SUPPLIED RECORDS
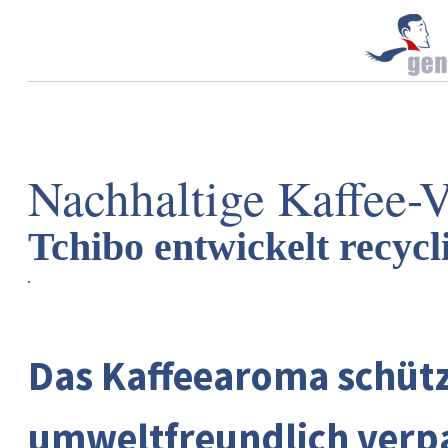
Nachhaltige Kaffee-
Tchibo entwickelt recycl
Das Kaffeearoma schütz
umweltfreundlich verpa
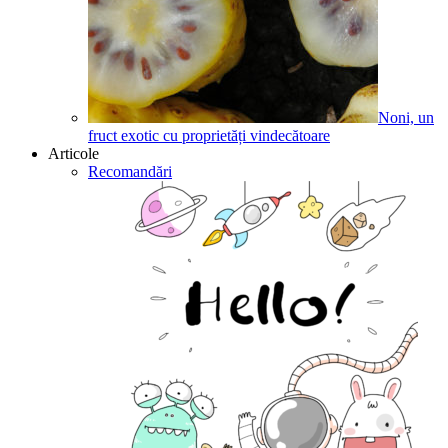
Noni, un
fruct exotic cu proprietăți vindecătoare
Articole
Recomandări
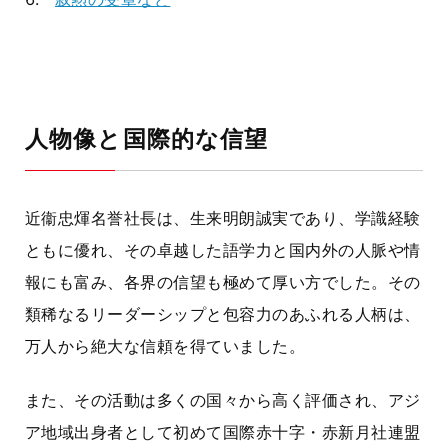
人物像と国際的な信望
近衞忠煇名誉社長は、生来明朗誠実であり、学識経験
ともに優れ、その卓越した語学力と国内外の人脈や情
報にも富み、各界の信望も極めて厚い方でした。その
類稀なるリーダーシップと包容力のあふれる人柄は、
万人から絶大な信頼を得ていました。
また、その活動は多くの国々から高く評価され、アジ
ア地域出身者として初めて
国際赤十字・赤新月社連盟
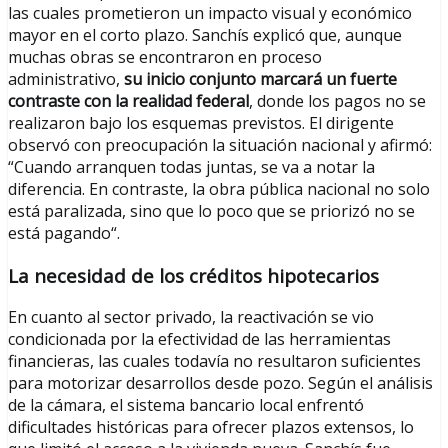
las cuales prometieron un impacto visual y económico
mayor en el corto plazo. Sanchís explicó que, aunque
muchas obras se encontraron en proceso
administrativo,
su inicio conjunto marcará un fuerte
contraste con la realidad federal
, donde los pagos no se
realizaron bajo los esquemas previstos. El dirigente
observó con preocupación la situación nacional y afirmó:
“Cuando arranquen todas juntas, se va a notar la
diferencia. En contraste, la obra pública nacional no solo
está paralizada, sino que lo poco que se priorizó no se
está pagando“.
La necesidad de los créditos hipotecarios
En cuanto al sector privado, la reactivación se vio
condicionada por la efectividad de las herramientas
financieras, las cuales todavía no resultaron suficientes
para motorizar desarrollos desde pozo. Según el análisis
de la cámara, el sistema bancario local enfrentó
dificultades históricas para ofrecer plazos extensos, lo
---
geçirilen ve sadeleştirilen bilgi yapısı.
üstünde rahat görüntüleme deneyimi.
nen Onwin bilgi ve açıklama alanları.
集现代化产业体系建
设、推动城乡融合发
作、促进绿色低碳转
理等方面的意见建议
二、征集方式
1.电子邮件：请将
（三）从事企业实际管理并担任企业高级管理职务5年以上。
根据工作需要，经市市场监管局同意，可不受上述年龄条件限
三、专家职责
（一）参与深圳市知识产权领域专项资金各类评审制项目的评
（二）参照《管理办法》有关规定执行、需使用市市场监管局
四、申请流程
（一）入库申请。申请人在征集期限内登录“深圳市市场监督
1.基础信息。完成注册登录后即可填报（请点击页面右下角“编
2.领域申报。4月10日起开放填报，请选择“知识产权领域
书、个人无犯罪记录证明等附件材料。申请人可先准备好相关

WHAT IS EXPECTED
Which lines above include the string "cuales"? Show them.

ANSWER SPACE
las cuales prometieron un impacto visual y económico
financieras, las cuales todavía no resultaron suficientes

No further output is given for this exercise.